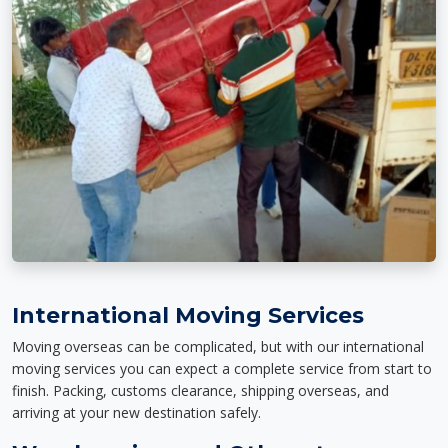
International Moving Services
Moving overseas can be complicated, but with our international
moving services you can expect a complete service from start to
finish. Packing, customs clearance, shipping overseas, and
arriving at your new destination safely.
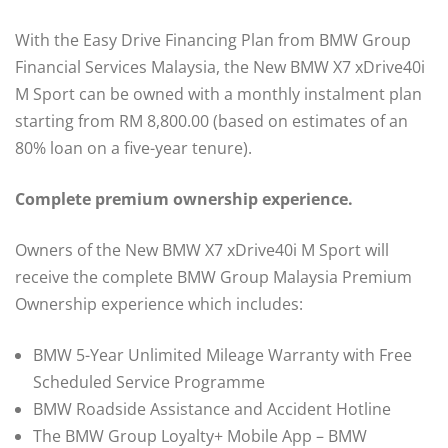
With the Easy Drive Financing Plan from BMW Group
Financial Services Malaysia, the New BMW X7 xDrive40i
M Sport can be owned with a monthly instalment plan
starting from RM 8,800.00 (based on estimates of an
80% loan on a five-year tenure).
Complete premium ownership experience.
Owners of the New BMW X7 xDrive40i M Sport will
receive the complete BMW Group Malaysia Premium
Ownership experience which includes:
BMW 5-Year Unlimited Mileage Warranty with Free
Scheduled Service Programme
BMW Roadside Assistance and Accident Hotline
The BMW Group Loyalty+ Mobile App – BMW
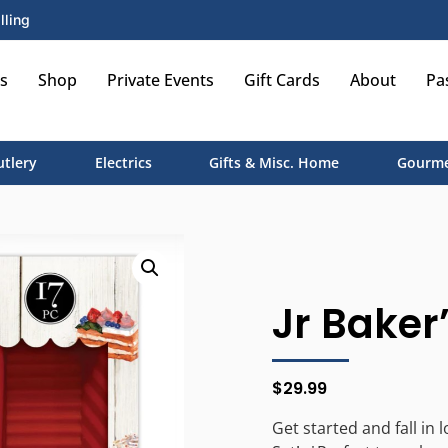
lling
s
Shop
Private Events
Gift Cards
About
Pa
utlery
Electrics
Gifts & Misc. Home
Gourme
Jr Baker’
$
29.99
Get started and fall in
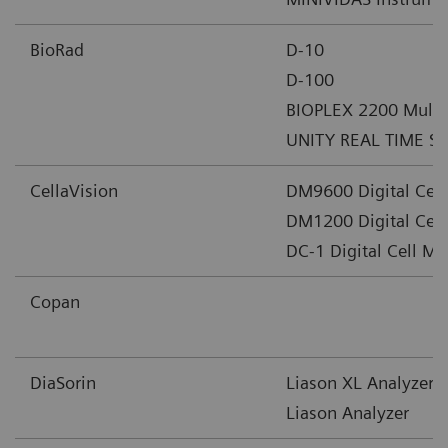
BioRad
D-10
D-100
BIOPLEX 2200 Multip
UNITY REAL TIME 
CellaVision
DM9600 Digital Cel
DM1200 Digital Cel
DC-1 Digital Cell M
Copan
DiaSorin
Liason XL Analyzer
Liason Analyzer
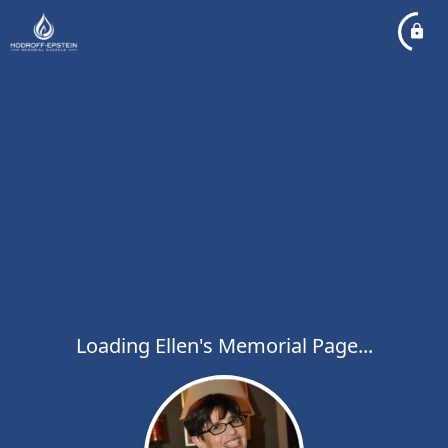
Loading Ellen's Memorial Page...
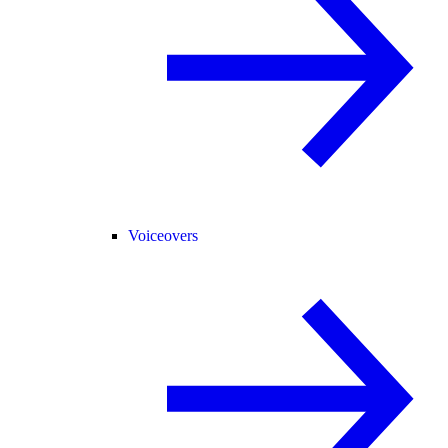
Voiceovers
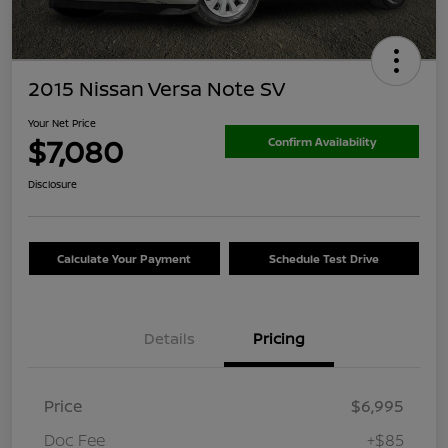
2015 Nissan Versa Note SV
Your Net Price
$7,080
Confirm Availability
Disclosure
Calculate Your Payment
Schedule Test Drive
Details
Pricing
Price
$6,995
Doc Fee
+$85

→ **Exercise objective**
An exact transcription of the listing is required, and it must contain no pictures.

→ **Response**
International Moving Services
Moving overseas can be complicated, but with our international
moving services you can expect a complete service from start to
finish. Packing, customs clearance, shipping overseas, and
arriving at your new destination safely.
With the Easy Drive Financing Plan from BMW Group
Financial Services Malaysia, the New BMW X7 xDrive40i
M Sport can be owned with a monthly instalment plan
starting from RM 8,800.00 (based on estimates of an
80% loan on a five-year tenure).
Complete premium ownership experience.
Owners of the New BMW X7 xDrive40i M Sport will
receive the complete BMW Group Malaysia Premium
Ownership experience which includes:
BMW 5-Year Unlimited Mileage Warranty with Free
Scheduled Service Programme
BMW Roadside Assistance and Accident Hotline
The BMW Group Loyalty+ Mobile App – BMW
lling
s
Shop
Private Events
Gift Cards
About
Pa
utlery
Electrics
Gifts & Misc. Home
Gourme
Jr Baker’
$
29.99
Get started and fall in
BioRad
D-10
D-100
BIOPLEX 2200 Multip
UNITY REAL TIME 
CellaVision
DM9600 Digital Cel
DM1200 Digital Cel
DC-1 Digital Cell M
Copan
DiaSorin
Liason XL Analyzer
Liason Analyzer
Loading Ellen's Memorial Page...
Voiceovers
2015 Nissan Versa Note SV
Your Net Price
$7,080
Confirm Availability
Disclosure
Calculate Your Payment
Schedule Test Drive
Details
Pricing
Price
$6,995
Doc Fee
+$85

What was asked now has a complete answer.